GOAL OF THE EXERCISE:
Look for the word "Light" in the entries and copy each line where it appears.

SOURCE DATA:
= = =

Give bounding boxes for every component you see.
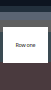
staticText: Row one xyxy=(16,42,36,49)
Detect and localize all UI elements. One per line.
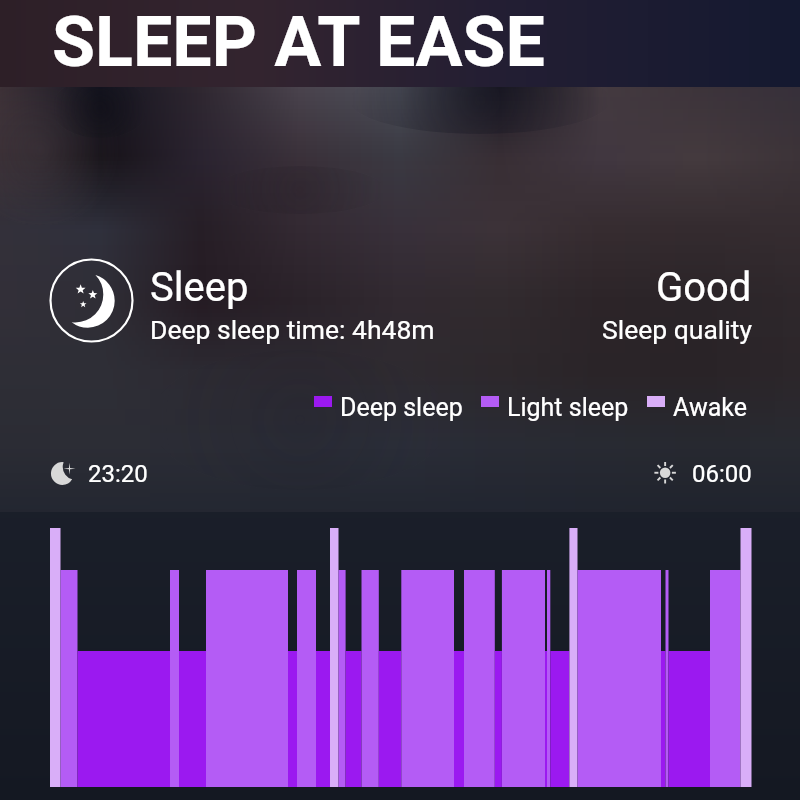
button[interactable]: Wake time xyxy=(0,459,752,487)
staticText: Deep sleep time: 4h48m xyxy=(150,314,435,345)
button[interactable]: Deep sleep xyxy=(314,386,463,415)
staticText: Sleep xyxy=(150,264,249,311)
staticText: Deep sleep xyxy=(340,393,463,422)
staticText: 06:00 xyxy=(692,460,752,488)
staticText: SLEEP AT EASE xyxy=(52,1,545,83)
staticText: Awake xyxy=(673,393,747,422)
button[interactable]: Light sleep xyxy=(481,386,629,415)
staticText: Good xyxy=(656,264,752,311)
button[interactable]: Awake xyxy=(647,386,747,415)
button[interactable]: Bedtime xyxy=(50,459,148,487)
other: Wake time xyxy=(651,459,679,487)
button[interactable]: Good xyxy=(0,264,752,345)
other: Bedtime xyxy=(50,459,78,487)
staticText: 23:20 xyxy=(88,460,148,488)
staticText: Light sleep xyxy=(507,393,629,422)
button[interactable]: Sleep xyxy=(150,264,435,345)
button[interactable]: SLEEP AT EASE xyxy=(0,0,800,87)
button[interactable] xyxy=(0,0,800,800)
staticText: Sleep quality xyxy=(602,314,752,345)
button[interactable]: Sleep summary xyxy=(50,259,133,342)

= = =

FINISHED TASK:
button[interactable]: Light sleep xyxy=(481,386,629,415)
staticText: Light sleep xyxy=(507,393,629,422)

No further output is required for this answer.